Se in «Warrior» si combatte, bene Se si parla, meno

C'è da ringraziare Quentin Tarantino e il suo amore verso i generi minori, i cosiddetti B movies, se tanto cinema di culto, spesso realizzato con pochi mezzi e tanta fantasia, ha compiuto il definitivo salto verso il mainstream, fino a diventare materiale per le nuove produzioni, in sala e in tv, così patinate da perdere per strada quel gusto ruvido e grezzo che ha esaltato generazioni di cinefili.

Basti soffermarsi sui titoli di testa di Warrior per comprovare l'estetica tarantiniana divenuta maniera. Sarebbero sufficienti quei pochi minuti a prendere in simpatia la nuova serie in dieci episodi su Sky Atlantic concepita come un pastiche tra arti marziali, avventura, ambientazioni ottocentesche, un po' di sesso e tanta, troppa verbosità. Problema non da poco, perché in pochi hanno la scrittura del Maestro, e allora sentir parlare criminali incalliti con il linguaggio della piccola borghesia stona decisamente. Molto meglio optare per la versione originale, che mixa l'inglese al cantonese, l'italiano è pressoché inascoltabile.

Warrior, però, si porta dietro un altro grande nome, quello di Bruce Lee, l'eroe assoluto del cinema di Kung Fu, morto giovane nel 1973 e in circostanze misteriose, che avrebbe lasciato ai posteri questa storia scritta due anni prima. L'attore protagonista, il giovane Andrew Koji, modella la propria recitazione sullo stile di Lee, alternando la parlata fina (Bruce peraltro era considerato un filosofo) alla spietatezza nel combattimento. E sono proprio gli scontri violenti - dove il nostro vince sempre, uno contro tutti- a far riemergere quell'idea di cinema infantile e semplice con sempre gli stessi ingredienti distribuiti nel corso della finzione che finisce per diventare un pretesto: tante sparatorie e duelli nel western, tanti inseguimenti nel poliziesco, tanti scontri per l'avventura, tanto sesso esplicito nel porno.

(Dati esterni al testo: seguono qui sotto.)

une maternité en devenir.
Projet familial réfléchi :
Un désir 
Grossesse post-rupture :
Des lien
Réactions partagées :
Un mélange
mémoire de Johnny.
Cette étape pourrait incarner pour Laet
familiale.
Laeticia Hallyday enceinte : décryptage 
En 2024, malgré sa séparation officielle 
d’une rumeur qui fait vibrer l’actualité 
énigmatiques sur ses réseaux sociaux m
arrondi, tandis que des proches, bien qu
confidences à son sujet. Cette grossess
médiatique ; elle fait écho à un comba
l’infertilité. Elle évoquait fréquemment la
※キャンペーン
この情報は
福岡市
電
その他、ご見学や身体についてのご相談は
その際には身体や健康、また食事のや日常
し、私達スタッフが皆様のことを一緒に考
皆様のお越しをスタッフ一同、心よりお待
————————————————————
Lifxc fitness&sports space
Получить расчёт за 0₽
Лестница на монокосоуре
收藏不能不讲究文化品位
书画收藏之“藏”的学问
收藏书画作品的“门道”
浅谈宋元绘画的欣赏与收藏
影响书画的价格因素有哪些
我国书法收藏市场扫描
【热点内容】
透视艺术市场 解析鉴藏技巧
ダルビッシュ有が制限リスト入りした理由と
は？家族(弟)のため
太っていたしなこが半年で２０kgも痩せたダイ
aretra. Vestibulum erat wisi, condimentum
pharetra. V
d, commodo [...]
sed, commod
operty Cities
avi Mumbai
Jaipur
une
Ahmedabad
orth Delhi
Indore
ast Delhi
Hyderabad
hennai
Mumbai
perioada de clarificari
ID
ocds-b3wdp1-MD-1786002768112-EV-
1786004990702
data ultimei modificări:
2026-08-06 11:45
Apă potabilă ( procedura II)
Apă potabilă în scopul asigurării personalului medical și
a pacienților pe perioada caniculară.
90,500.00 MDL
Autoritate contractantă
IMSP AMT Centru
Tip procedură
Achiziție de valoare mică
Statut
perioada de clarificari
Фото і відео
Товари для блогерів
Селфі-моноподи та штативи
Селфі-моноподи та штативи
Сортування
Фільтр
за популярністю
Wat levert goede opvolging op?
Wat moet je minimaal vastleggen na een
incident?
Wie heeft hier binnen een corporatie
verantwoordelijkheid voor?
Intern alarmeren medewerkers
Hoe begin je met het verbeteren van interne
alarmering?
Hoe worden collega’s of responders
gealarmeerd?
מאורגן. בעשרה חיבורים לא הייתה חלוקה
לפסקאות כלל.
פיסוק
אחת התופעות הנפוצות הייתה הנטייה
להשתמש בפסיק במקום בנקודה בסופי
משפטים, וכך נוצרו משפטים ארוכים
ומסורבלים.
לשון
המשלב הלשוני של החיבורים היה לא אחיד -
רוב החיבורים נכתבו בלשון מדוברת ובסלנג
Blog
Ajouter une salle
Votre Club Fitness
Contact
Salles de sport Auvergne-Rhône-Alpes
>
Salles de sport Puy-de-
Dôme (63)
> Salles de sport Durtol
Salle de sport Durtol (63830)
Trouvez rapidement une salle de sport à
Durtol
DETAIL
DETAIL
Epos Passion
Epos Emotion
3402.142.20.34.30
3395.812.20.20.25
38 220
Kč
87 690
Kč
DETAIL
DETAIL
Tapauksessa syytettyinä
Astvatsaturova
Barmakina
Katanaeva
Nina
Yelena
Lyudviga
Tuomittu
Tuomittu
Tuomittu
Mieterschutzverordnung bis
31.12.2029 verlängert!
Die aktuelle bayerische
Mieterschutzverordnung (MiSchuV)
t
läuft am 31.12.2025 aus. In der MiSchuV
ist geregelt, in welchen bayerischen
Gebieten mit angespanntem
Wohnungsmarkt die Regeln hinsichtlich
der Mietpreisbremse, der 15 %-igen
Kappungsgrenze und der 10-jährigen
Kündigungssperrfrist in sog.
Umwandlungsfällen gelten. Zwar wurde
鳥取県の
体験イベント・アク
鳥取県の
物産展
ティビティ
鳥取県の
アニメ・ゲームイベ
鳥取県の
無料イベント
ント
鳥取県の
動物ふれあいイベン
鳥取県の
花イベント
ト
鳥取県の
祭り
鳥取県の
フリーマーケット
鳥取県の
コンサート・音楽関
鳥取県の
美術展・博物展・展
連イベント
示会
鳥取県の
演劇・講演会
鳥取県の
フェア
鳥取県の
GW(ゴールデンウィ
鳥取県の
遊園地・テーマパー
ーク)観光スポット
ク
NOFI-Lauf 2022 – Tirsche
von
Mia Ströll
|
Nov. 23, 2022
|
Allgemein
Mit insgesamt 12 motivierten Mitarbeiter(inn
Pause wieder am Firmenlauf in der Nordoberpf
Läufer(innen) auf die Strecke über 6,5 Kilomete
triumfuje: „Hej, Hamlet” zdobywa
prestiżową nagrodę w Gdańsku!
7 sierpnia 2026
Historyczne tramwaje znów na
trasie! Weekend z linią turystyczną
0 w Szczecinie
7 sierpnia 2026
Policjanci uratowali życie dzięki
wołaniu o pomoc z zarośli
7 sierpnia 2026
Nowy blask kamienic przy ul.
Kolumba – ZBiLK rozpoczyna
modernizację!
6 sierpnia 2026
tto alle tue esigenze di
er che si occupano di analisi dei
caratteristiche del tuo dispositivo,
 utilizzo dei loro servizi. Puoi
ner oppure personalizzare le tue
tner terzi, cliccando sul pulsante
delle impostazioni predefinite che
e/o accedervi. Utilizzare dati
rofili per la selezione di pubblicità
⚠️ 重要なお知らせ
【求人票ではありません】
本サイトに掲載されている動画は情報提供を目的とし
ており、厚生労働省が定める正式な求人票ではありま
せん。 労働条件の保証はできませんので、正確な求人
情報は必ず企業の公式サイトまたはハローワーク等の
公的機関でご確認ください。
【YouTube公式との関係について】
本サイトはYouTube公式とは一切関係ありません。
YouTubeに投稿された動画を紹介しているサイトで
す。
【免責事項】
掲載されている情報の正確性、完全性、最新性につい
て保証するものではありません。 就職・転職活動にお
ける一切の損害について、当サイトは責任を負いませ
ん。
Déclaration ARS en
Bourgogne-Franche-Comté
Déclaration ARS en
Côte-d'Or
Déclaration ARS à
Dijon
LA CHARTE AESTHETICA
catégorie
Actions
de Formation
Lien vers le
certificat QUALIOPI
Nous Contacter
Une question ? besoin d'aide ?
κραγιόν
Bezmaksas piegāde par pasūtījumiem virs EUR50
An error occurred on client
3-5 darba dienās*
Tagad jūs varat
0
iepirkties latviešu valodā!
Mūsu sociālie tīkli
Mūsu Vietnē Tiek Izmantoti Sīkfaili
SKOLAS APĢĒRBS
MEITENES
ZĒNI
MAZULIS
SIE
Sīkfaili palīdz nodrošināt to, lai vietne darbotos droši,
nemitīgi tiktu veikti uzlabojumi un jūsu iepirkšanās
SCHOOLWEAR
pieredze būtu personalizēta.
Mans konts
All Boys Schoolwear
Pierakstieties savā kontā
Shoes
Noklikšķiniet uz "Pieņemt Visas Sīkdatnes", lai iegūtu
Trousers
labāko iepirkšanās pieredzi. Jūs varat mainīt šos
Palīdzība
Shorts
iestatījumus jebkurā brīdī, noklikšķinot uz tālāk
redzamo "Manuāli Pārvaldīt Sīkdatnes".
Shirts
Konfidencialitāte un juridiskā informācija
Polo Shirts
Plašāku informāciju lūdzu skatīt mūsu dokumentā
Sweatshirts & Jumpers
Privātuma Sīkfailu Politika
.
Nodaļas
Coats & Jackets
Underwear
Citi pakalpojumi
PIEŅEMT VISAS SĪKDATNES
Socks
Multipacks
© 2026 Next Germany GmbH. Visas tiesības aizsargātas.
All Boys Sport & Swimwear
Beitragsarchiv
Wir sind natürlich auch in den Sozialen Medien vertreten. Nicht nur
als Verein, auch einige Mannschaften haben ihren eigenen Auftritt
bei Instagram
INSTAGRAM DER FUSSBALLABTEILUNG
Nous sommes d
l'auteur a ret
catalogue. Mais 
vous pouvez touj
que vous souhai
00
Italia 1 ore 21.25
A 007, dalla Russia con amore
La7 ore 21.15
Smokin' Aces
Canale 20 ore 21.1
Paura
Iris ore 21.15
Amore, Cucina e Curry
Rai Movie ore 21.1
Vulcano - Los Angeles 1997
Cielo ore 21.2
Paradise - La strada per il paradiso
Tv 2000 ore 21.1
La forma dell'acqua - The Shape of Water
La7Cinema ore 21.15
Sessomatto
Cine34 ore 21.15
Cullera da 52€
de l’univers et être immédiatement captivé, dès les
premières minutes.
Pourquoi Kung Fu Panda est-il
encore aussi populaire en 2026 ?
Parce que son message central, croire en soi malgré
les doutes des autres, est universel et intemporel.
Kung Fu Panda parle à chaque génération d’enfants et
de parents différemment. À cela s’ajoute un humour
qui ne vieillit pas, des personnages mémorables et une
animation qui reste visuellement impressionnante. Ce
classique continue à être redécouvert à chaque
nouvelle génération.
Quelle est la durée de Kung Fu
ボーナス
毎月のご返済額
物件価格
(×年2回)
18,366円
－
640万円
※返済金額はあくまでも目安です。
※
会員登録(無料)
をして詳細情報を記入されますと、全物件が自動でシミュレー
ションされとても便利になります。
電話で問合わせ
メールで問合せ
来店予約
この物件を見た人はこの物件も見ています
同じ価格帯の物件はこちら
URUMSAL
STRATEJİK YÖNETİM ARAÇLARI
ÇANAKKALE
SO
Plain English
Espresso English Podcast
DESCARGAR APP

Ci fosse solo questo basterebbe per divertirsi senza troppe ambizioni, invece Warrior - ed è il suo difetto - mira più alto, inserendo scorci di un'ipotetica San Francisco a fine XIX secolo, che fa il verso a Scorsese. Senza risparmiarci l'eterno dramma delle migrazioni, lo sfruttamento dei più poveri, la ricerca di una sorella scomparsa e ovviamente il tema della vendetta. Così la storia fatica a decollare, l'estetismo di luci e scenografie prende il sopravvento, i personaggi sono tanti e non si riescono a seguire.

Quando però tornano kung fu, sgozzamenti, amputazioni e (meno male) un po' di sesso, Warrior torna a divertirci proprio come quando, negli anni '70, incuranti di chi ci imponeva il cinema d'autore e di poesia, preferivamo quei generi bistrattati che poi la critica ha riscoperto, esaltandoli in maniera persino eccessiva.

Creata da Jonathan Tropper e Justin Lee, la prima stagione di Warrior probabilmente avrà un seguito e per ora prende la sufficienza più che altro per affetto nei confronti di un cinema quasi estinto.